> _Page-level text extractions_
- Opening Delimiter -

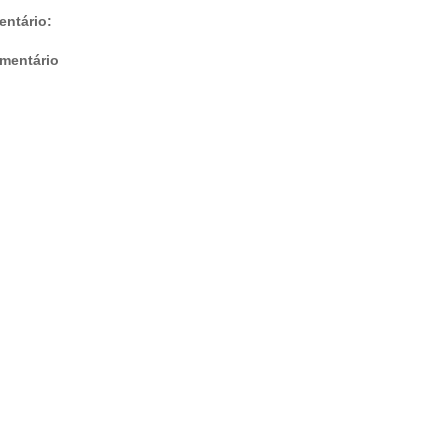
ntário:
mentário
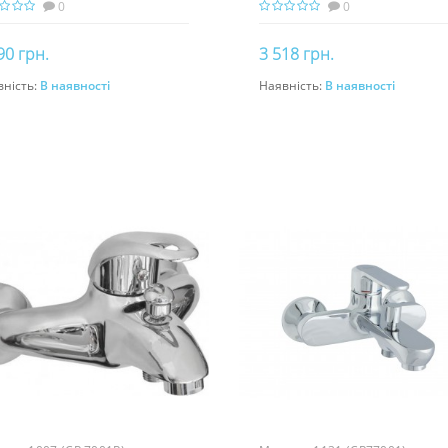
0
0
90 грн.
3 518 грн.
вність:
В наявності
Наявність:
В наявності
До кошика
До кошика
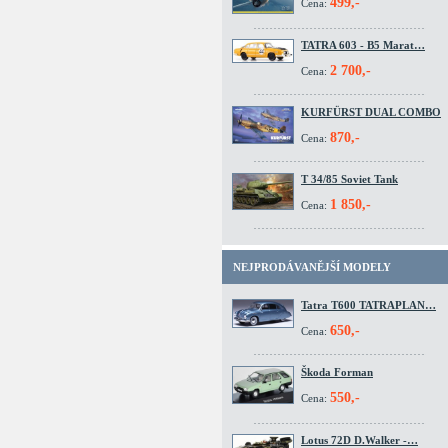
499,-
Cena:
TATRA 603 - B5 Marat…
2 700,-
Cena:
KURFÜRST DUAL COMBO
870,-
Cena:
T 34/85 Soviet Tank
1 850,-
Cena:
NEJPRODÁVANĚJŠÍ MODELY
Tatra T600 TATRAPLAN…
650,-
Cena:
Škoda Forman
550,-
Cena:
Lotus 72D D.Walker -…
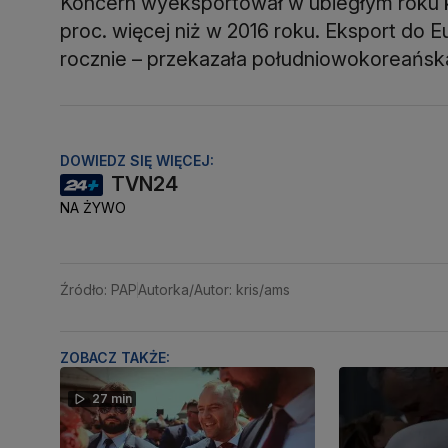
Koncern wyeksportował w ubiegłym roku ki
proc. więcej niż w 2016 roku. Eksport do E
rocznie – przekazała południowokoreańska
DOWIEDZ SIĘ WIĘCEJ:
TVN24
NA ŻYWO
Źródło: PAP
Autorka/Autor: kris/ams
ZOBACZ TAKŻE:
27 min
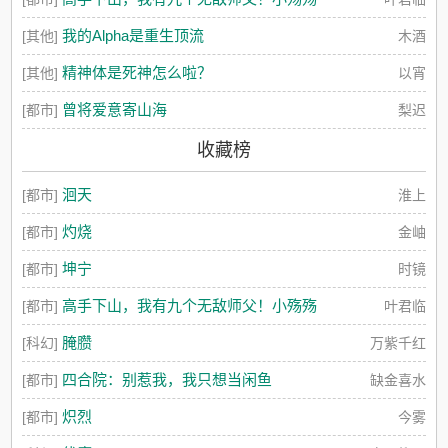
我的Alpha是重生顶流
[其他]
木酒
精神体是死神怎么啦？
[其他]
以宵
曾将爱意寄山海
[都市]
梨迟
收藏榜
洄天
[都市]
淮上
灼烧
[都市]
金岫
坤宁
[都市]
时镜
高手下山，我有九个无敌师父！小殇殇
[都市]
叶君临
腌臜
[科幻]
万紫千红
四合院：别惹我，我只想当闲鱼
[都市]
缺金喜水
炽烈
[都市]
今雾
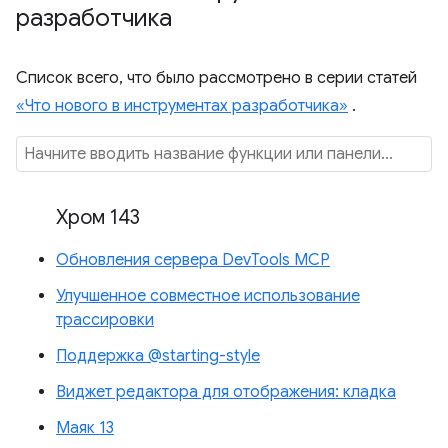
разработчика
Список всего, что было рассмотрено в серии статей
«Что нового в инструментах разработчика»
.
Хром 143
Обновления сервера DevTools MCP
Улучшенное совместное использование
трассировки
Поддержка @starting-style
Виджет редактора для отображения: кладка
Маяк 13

- Closing Delimiter -
- Opening Delimiter -

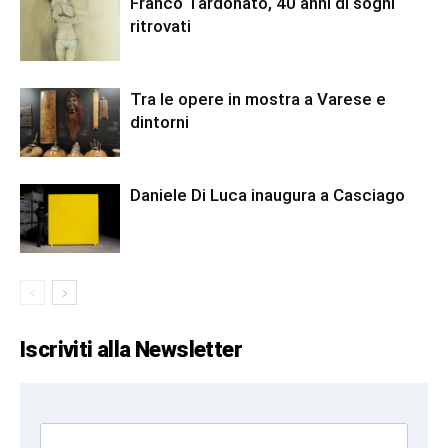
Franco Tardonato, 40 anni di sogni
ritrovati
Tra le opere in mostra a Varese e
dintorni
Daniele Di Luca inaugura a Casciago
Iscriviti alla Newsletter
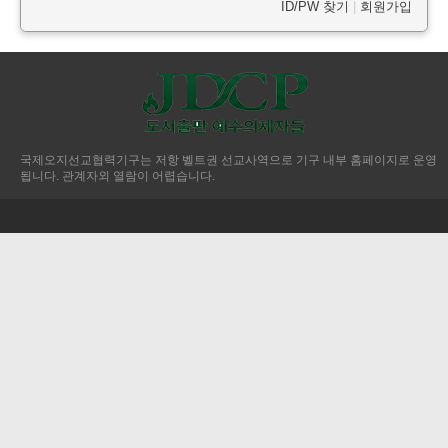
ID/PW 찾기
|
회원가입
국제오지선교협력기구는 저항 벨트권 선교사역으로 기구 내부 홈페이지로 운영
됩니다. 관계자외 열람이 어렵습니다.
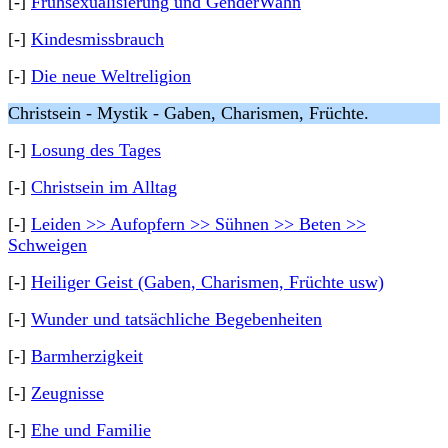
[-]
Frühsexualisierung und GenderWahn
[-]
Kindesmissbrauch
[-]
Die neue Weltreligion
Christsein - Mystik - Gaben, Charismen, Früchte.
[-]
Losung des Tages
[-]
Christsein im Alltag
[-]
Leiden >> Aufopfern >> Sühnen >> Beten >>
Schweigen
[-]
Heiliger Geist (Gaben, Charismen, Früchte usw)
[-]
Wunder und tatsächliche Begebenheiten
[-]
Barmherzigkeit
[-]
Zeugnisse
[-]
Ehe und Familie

- Closing Delimiter -
- Opening Delimiter -

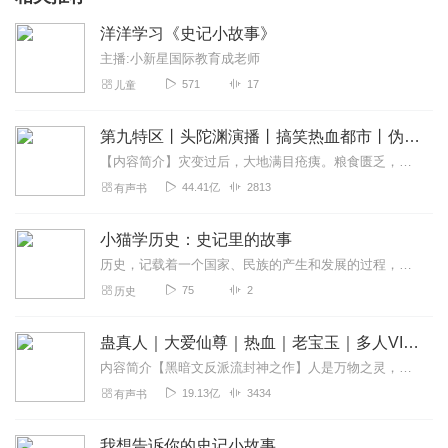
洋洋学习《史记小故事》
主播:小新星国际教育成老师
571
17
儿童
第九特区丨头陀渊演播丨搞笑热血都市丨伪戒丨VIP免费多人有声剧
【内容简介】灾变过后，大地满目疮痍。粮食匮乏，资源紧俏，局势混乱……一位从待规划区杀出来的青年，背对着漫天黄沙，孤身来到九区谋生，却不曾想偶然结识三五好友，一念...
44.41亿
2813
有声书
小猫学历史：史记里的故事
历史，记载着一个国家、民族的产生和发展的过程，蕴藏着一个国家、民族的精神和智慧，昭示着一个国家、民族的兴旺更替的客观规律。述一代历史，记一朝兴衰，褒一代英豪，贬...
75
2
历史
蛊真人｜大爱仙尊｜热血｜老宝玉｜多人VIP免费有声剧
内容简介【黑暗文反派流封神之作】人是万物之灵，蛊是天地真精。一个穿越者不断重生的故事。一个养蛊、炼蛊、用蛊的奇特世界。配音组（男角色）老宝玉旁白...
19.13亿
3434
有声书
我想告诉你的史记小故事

- Closing Delimiter -

> _Exercise instructions_
A single number is expected: the count of lines in the preceding entries that contain "内容简介".

> _Result of the task_
2